▶ **DATASET EXTRACT**:
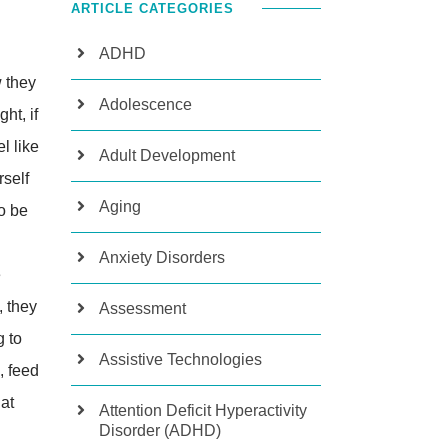
ARTICLE CATEGORIES
ADHD
 they
Adolescence
ht, if
l like
Adult Development
rself
Aging
o be
Anxiety Disorders
e
, they
Assessment
g to
Assistive Technologies
, feed
 at
Attention Deficit Hyperactivity
Disorder (ADHD)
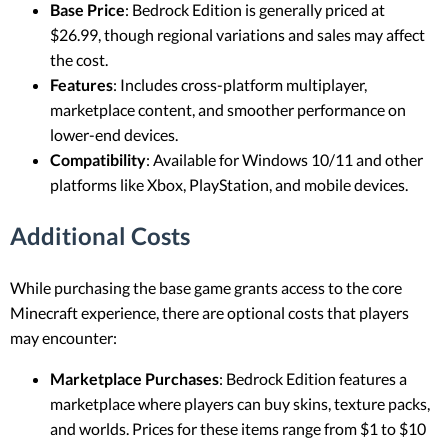
Base Price
: Bedrock Edition is generally priced at
$26.99, though regional variations and sales may affect
the cost.
Features
: Includes cross-platform multiplayer,
marketplace content, and smoother performance on
lower-end devices.
Compatibility
: Available for Windows 10/11 and other
platforms like Xbox, PlayStation, and mobile devices.
Additional Costs
While purchasing the base game grants access to the core
Minecraft experience, there are optional costs that players
may encounter:
Marketplace Purchases
: Bedrock Edition features a
marketplace where players can buy skins, texture packs,
and worlds. Prices for these items range from $1 to $10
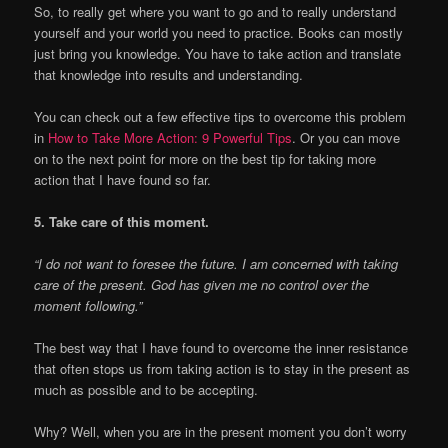
So, to really get where you want to go and to really understand
yourself and your world you need to practice. Books can mostly
just bring you knowledge. You have to take action and translate
that knowledge into results and understanding.
You can check out a few effective tips to overcome this problem
in
How to Take More Action: 9 Powerful Tips
. Or you can move
on to the next point for more on the best tip for taking more
action that I have found so far.
5. Take care of this moment.
“I do not want to foresee the future. I am concerned with taking
care of the present. God has given me no control over the
moment following.”
The best way that I have found to overcome the inner resistance
that often stops us from taking action is to stay in the present as
much as possible and to be accepting.
Why? Well, when you are in the present moment you don’t worry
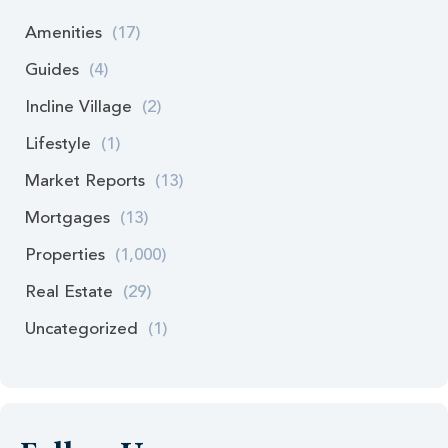
Amenities
(17)
Guides
(4)
Incline Village
(2)
Lifestyle
(1)
Market Reports
(13)
Mortgages
(13)
Properties
(1,000)
Real Estate
(29)
Uncategorized
(1)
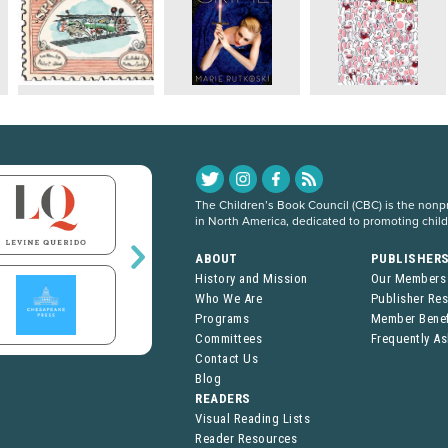
The Children’s Book Council (CBC) is the nonpro
in North America, dedicated to promoting chil
ABOUT
PUBLISHER
History and Mission
Our Members
Who We Are
Publisher Re
Programs
Member Benef
Committees
Frequently A
Contact Us
Blog
READERS
Visual Reading Lists
Reader Resources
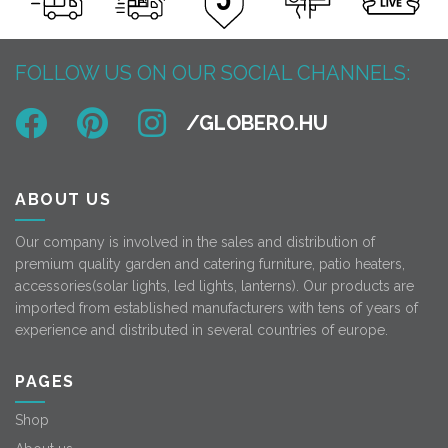
FOLLOW US ON OUR SOCIAL CHANNELS:
ABOUT US
Our company is involved in the sales and distribution of
premium quality garden and catering furniture, patio heaters,
accessories(solar lights, led lights, lanterns). Our products are
imported from established manufacturers with tens of years of
experience and distributed in several countries of europe.
PAGES
Shop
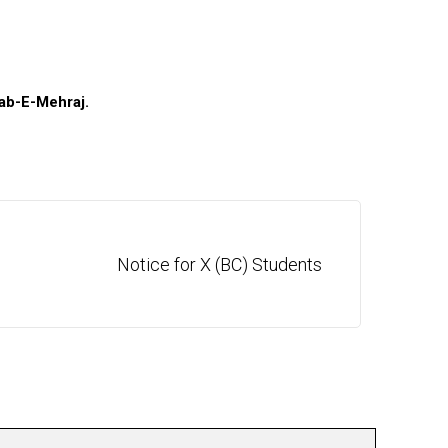
ab-E-Mehraj
.
Notice for X (BC) Students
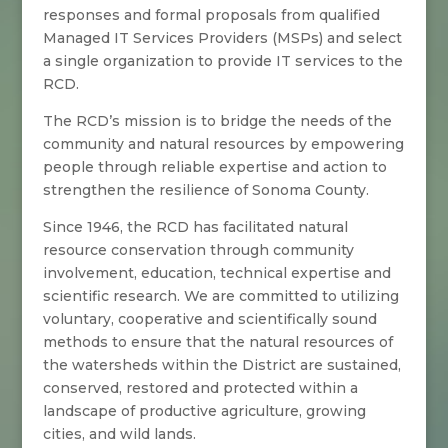
responses and formal proposals from qualified
Managed IT Services Providers (MSPs) and select
a single organization to provide IT services to the
RCD.
The RCD’s mission is to bridge the needs of the
community and natural resources by empowering
people through reliable expertise and action to
strengthen the resilience of Sonoma County.
Since 1946, the RCD has facilitated natural
resource conservation through community
involvement, education, technical expertise and
scientific research. We are committed to utilizing
voluntary, cooperative and scientifically sound
methods to ensure that the natural resources of
the watersheds within the District are sustained,
conserved, restored and protected within a
landscape of productive agriculture, growing
cities, and wild lands.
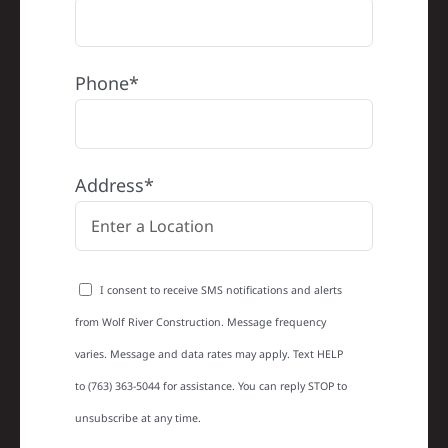
Phone*
Address*
I consent to receive SMS notifications and alerts
from Wolf River Construction. Message frequency
varies. Message and data rates may apply. Text HELP
to (763) 363-5044 for assistance. You can reply STOP to
unsubscribe at any time.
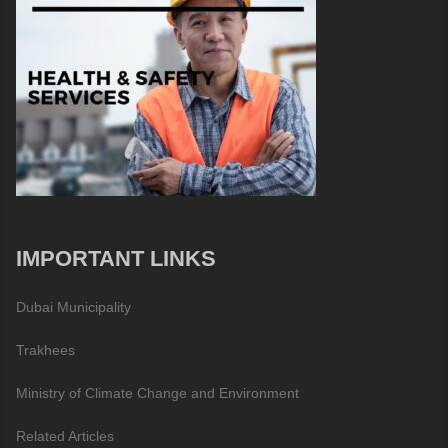
IMPORTANT LINKS
Dubai Municipality
Trakhees
Ministry of Climate Change and Environment
Related Articles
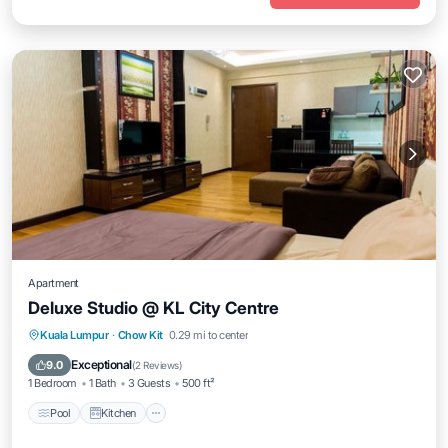
Apartment
Deluxe Studio @ KL City Centre
Pool
Kitchen
Air Conditioner
Kuala Lumpur
·
Chow Kit
0.29 mi to center
Internet
Exceptional
9.0
(
2 Reviews
)
1 Bedroom
1 Bath
3 Guests
500 ft²
Pool
Kitchen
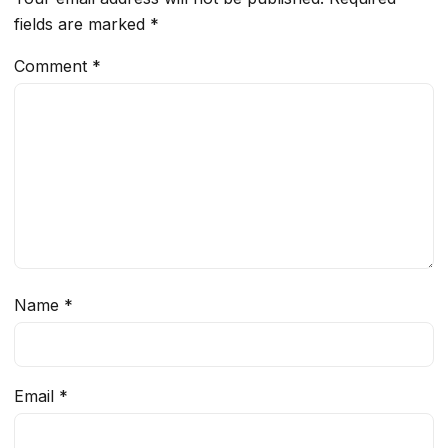
fields are marked
*
Comment
*
Name
*
Email
*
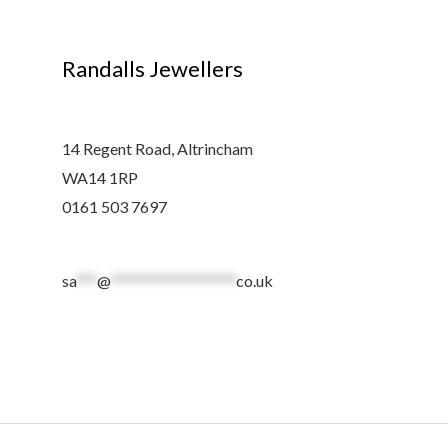
Randalls Jewellers
14 Regent Road, Altrincham
WA14 1RP
0161 503 7697
sa
***
@
******************
co.uk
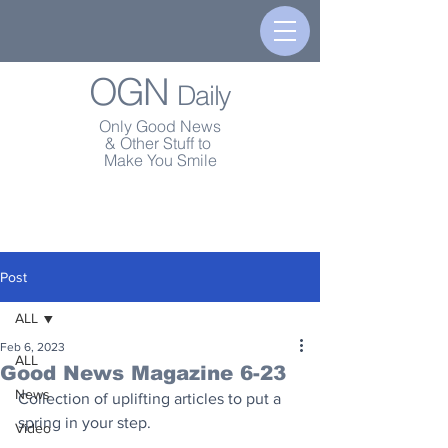
OGN
Daily
Only Good News
& Other Stuff to
Make You Smile
Post
ALL
Feb 6, 2023
ALL
Good News Magazine 6-23
News
Collection of uplifting articles to put a 
spring in your step.
Video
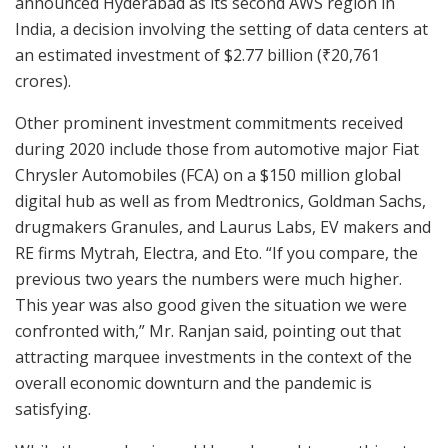
announced Hyderabad as its second AWS region in
India, a decision involving the setting of data centers at
an estimated investment of $2.77 billion (₹20,761
crores).
Other prominent investment commitments received
during 2020 include those from automotive major Fiat
Chrysler Automobiles (FCA) on a $150 million global
digital hub as well as from Medtronics, Goldman Sachs,
drugmakers Granules, and Laurus Labs, EV makers and
RE firms Mytrah, Electra, and Eto. “If you compare, the
previous two years the numbers were much higher.
This year was also good given the situation we were
confronted with,” Mr. Ranjan said, pointing out that
attracting marquee investments in the context of the
overall economic downturn and the pandemic is
satisfying.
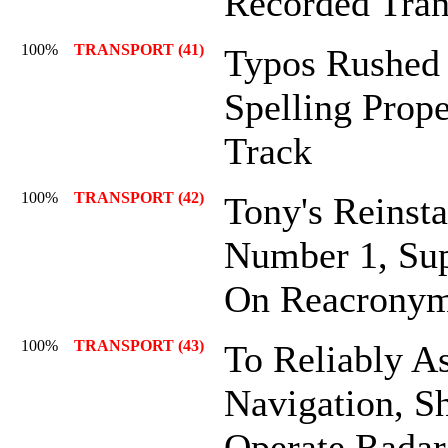
Recorded Tran
100%
TRANSPORT (41)
Typos Rushed
Spelling Prop
Track
100%
TRANSPORT (42)
Tony's Reinsta
Number 1, Sup
On Reacronym
100%
TRANSPORT (43)
To Reliably As
Navigation, S
Operate Radar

▶ **EXERCISE GOAL**:
Taking the material above, say how many lines have "devices" in them, and give no other output.

▶ **FINAL ANSWER**:
2